With the proceedings in Jinan closed to Western reporters, Bo's comments are taken from state media reports and lengthy trial transcripts posted on Chinese social media.
In court Saturday, Bo admitted slapping and dismissing Wang Lijun as police chief after Wang told Bo that his wife, Gu Khailai, had killed Heywood.
Prosecutors say Heywood was killed as a result of a financial dispute with Gu. After her conviction last year, Gu was given a suspended death sentence -- essentially a life term in prison.
Wang testified Saturday that Bo drew blood when he hit him. The ex-policeman said he turned to the U.S. consulate in Chengdu for help because he feared for his safety.
Bo was removed as party secretary of Chongqing and ousted from the Politburo last year following Wang's disclosure to American diplomats of evidence about the Bo family's involvement in the murder. Wang was sentenced last year to 15 years in prison for covering up the killing.
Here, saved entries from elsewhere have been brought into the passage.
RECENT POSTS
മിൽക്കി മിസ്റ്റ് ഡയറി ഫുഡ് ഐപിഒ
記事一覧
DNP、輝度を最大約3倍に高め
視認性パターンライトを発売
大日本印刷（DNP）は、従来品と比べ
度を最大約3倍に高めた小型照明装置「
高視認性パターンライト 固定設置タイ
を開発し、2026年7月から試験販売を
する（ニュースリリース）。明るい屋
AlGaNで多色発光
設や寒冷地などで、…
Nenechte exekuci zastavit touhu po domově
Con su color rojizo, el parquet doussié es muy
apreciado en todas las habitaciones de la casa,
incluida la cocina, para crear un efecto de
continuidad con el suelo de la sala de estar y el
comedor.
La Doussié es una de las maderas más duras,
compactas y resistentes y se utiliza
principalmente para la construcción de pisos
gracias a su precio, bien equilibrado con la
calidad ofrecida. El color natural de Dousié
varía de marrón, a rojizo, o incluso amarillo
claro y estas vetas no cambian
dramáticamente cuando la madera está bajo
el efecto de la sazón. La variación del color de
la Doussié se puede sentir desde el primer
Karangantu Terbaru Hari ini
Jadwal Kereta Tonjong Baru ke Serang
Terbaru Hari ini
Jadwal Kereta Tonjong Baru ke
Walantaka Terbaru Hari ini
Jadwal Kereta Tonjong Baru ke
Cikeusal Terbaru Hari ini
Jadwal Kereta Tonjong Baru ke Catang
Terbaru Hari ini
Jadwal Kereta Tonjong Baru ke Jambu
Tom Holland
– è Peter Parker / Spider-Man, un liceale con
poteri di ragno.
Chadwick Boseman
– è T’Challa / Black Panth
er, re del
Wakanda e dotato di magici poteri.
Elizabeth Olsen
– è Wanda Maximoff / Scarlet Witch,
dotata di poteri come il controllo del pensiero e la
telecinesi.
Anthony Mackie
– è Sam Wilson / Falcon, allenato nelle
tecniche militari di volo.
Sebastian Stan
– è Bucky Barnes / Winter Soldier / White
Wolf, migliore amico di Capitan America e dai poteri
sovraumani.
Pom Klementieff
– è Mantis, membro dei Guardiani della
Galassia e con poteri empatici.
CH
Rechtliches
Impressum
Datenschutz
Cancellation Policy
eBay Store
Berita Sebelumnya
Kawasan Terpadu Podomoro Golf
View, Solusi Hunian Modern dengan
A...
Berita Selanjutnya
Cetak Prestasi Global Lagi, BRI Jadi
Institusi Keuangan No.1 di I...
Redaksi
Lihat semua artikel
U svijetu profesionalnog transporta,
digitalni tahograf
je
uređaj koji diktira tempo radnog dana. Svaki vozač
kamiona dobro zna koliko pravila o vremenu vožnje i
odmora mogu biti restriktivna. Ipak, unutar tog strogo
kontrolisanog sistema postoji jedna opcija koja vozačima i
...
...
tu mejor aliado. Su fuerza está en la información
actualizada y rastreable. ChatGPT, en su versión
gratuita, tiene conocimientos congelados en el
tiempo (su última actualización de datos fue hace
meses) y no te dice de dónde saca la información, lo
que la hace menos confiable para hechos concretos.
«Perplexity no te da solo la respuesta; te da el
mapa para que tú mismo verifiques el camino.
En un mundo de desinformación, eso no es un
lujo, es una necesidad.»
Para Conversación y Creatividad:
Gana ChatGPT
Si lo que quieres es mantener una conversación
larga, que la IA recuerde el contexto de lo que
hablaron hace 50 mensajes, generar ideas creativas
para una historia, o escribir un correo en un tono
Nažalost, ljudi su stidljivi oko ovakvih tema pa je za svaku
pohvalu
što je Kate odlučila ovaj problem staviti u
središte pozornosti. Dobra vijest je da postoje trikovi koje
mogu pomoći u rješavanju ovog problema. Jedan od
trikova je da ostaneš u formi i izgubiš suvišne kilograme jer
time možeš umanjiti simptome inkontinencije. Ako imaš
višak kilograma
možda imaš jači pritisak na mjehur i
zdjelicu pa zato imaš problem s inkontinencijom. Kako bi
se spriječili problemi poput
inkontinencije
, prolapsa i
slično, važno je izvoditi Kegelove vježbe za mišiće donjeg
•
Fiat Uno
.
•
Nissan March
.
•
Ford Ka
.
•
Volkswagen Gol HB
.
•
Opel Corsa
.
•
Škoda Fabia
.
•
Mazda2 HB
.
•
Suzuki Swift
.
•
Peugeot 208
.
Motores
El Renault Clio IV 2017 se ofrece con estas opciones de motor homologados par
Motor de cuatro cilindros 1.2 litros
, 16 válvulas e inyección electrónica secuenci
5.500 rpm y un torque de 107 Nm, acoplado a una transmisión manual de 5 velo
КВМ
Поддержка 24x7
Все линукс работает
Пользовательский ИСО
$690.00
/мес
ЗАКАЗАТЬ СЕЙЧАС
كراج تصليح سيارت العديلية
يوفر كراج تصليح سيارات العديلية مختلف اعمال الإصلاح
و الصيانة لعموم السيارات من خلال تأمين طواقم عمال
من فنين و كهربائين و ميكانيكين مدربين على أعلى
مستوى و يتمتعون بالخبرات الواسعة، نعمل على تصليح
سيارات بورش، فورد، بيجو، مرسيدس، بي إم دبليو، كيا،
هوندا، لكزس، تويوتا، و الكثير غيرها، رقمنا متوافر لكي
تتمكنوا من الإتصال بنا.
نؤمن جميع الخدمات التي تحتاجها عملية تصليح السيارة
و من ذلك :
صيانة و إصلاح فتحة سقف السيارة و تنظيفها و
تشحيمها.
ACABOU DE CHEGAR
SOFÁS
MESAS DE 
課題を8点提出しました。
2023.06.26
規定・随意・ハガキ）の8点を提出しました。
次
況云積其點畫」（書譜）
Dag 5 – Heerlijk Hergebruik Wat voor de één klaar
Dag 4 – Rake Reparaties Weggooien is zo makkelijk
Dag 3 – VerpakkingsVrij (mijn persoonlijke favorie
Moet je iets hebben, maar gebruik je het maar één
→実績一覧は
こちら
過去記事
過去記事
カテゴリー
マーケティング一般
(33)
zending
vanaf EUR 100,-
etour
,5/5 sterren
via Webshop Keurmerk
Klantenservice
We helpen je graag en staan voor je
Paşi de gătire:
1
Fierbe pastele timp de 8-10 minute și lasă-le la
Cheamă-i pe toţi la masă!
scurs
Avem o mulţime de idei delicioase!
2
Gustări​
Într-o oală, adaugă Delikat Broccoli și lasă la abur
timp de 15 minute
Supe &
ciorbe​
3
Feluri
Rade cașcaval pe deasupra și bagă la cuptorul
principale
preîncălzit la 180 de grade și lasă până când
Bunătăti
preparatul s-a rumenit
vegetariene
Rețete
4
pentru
Saturday's proceedings followed a dramatic video posted online in which Bo's imprisoned wife said he was aware that a wealthy businessman had given the family a string of expensive gifts, described by prosecutors as bribes. The prerecorded video released Friday provided the public's first glimpse of Gu since her sentencing.
Analysts say it is almost certain that China's top political leaders decided before Bo's trial even began that he would be found guilty and receive a lengthy prison sentence, as in other sensitive political trials in China.
The trial has already proved more dramatic and lasted longer than anticipated. A verdict is not expected until early September.